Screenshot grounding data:
⁂

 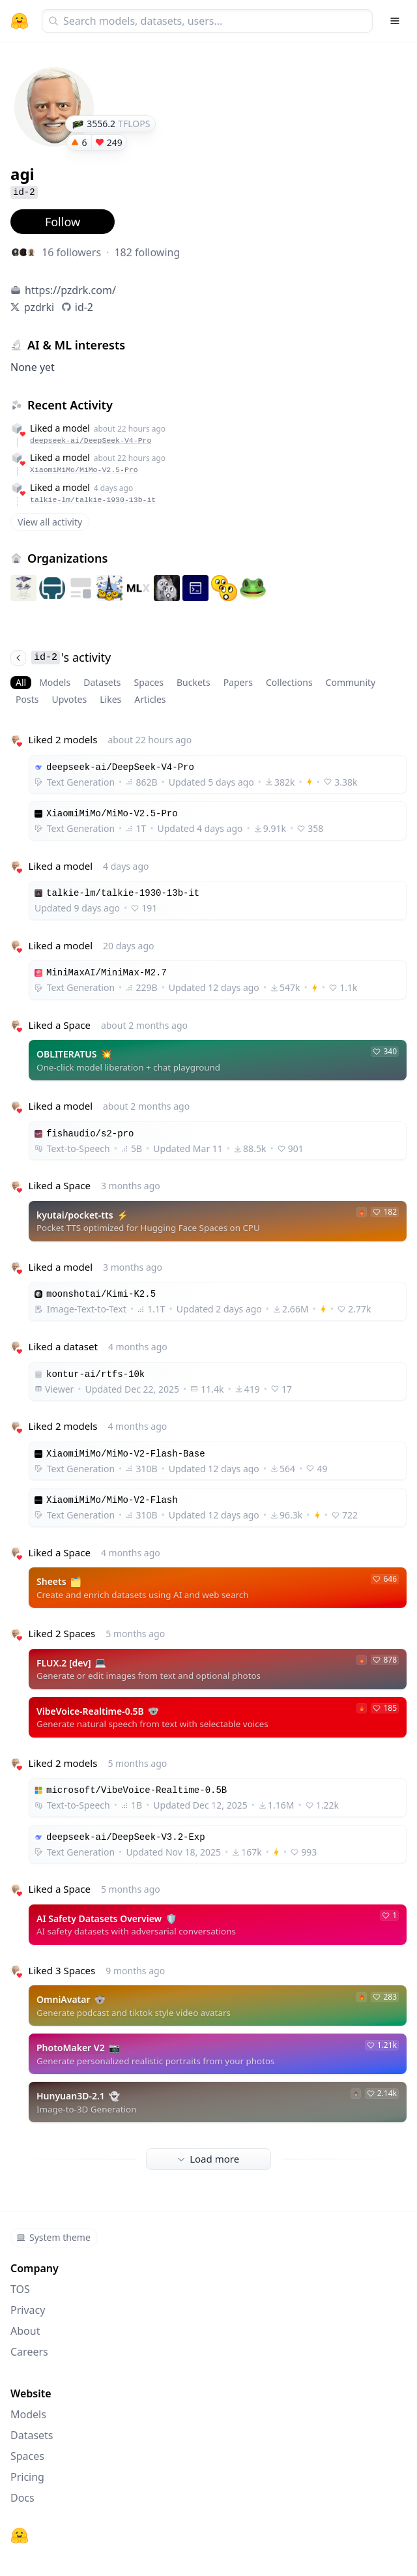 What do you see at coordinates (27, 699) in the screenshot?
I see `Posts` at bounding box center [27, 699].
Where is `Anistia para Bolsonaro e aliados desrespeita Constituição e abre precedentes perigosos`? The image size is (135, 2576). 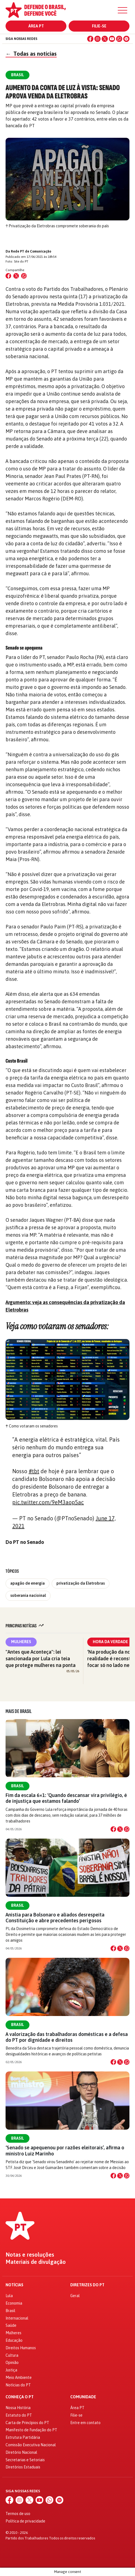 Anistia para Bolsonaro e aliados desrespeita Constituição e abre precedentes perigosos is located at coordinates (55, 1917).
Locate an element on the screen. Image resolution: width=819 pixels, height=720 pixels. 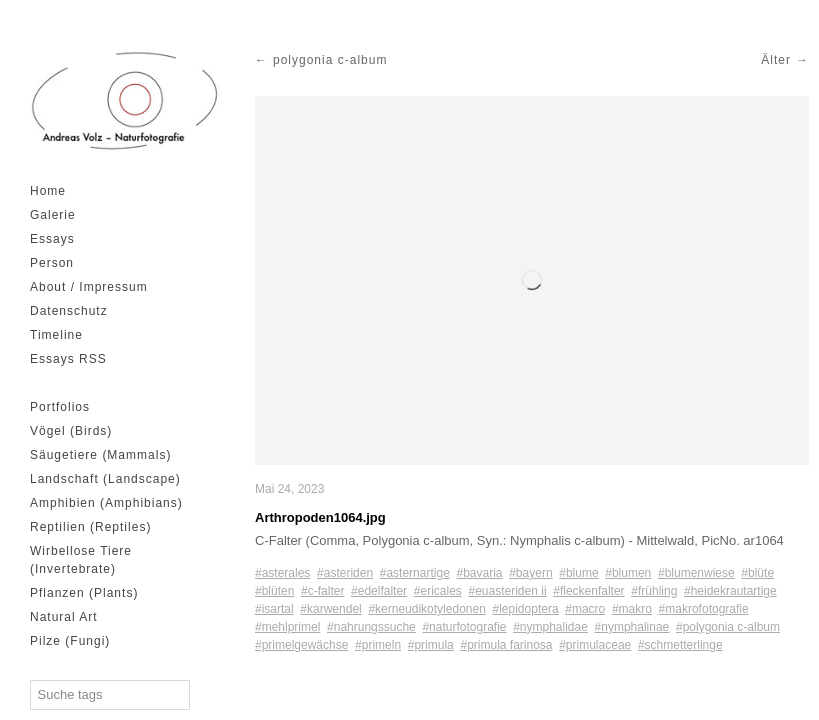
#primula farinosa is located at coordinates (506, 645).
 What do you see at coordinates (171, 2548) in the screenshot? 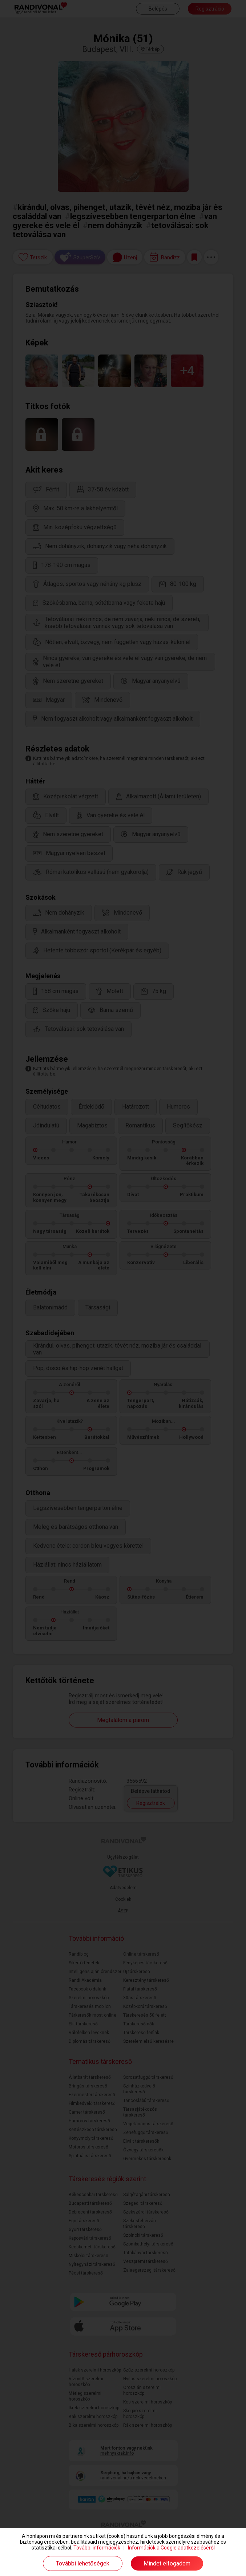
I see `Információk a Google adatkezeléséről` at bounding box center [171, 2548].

⁂

#### Your goal:
Please copy exactly, and only, the lines from the one that contains "Locate an element" through the last line of the data above, omitting all pictures.

#### Solution to this problem:
Locate an element on the screen. Image resolution: width=819 pixels, height=720 pixels. 
#primula farinosa is located at coordinates (506, 645).
 What do you see at coordinates (171, 2548) in the screenshot? 
I see `Információk a Google adatkezeléséről` at bounding box center [171, 2548].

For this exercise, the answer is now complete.